> [REQUIRED WORK] Copy verbatim the block of lines in the entries below whose first line contains "Panneau de gestion des cookies" and whose last line contains "बातम्या जोडा". Leave out all other lines.

Dataset entries:
[Start of Attachment]

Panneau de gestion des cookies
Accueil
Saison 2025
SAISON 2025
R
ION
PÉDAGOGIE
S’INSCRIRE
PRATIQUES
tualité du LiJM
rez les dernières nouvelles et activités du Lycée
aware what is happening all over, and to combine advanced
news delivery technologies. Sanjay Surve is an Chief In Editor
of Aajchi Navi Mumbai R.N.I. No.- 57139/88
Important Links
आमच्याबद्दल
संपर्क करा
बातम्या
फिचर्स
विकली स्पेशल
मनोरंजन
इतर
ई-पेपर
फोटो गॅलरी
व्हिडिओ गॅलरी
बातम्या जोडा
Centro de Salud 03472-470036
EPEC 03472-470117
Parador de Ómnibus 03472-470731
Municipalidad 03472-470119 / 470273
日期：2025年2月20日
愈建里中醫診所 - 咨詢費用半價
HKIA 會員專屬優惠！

[End of Attachment]
[Start of Attachment]

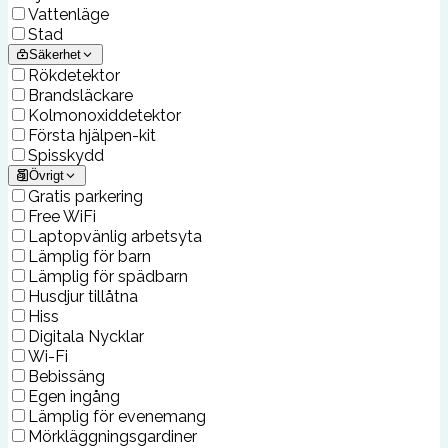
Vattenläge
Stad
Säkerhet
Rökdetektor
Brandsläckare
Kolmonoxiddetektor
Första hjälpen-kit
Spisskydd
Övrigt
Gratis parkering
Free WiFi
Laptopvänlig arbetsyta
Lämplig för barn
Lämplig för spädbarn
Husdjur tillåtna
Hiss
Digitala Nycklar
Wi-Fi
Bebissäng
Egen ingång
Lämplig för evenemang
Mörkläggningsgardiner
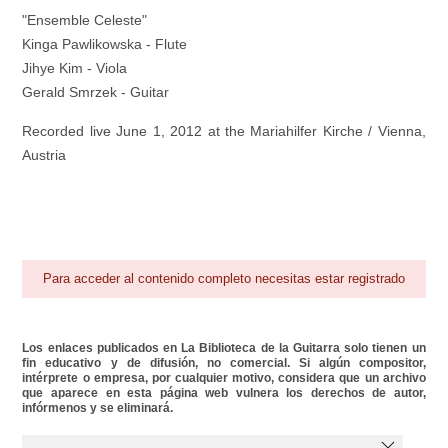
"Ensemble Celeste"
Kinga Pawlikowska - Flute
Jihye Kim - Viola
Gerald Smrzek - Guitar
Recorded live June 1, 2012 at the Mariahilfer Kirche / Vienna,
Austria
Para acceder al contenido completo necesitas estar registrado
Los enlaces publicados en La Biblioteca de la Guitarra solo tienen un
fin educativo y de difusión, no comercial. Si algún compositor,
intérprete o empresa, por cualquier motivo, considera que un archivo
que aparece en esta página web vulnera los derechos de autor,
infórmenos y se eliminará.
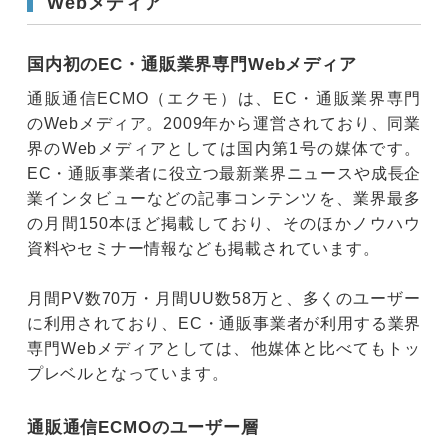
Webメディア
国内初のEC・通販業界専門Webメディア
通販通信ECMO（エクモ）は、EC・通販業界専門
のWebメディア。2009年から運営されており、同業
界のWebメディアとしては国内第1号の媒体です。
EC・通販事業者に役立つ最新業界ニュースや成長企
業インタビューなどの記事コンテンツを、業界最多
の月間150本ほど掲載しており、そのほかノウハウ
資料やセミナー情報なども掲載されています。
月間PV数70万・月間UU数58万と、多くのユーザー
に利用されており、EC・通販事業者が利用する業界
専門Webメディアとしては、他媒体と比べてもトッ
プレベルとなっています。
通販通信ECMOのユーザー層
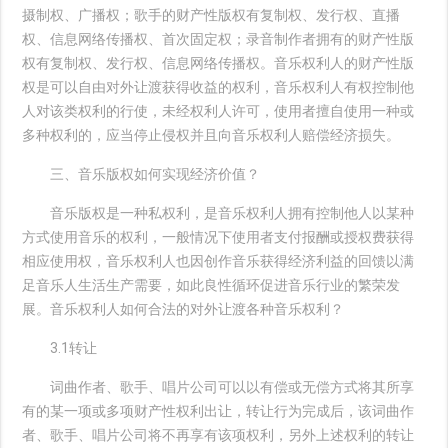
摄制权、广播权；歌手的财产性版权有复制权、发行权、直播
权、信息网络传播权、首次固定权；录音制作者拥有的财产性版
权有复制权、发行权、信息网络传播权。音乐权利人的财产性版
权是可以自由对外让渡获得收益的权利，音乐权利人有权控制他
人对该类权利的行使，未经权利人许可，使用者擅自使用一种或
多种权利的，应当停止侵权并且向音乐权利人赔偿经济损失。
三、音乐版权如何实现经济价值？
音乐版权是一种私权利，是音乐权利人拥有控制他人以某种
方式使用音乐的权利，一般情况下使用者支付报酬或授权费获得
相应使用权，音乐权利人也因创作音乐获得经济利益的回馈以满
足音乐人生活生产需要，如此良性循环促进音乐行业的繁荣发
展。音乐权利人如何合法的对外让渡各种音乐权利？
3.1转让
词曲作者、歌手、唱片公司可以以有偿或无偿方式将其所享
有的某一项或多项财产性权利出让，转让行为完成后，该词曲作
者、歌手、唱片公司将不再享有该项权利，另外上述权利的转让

[End of Attachment]

> [TASK RESPONSE]
Panneau de gestion des cookies
Accueil
Saison 2025
SAISON 2025
R
ION
PÉDAGOGIE
S’INSCRIRE
PRATIQUES
tualité du LiJM
rez les dernières nouvelles et activités du Lycée
aware what is happening all over, and to combine advanced
news delivery technologies. Sanjay Surve is an Chief In Editor
of Aajchi Navi Mumbai R.N.I. No.- 57139/88
Important Links
आमच्याबद्दल
संपर्क करा
बातम्या
फिचर्स
विकली स्पेशल
मनोरंजन
इतर
ई-पेपर
फोटो गॅलरी
व्हिडिओ गॅलरी
बातम्या जोडा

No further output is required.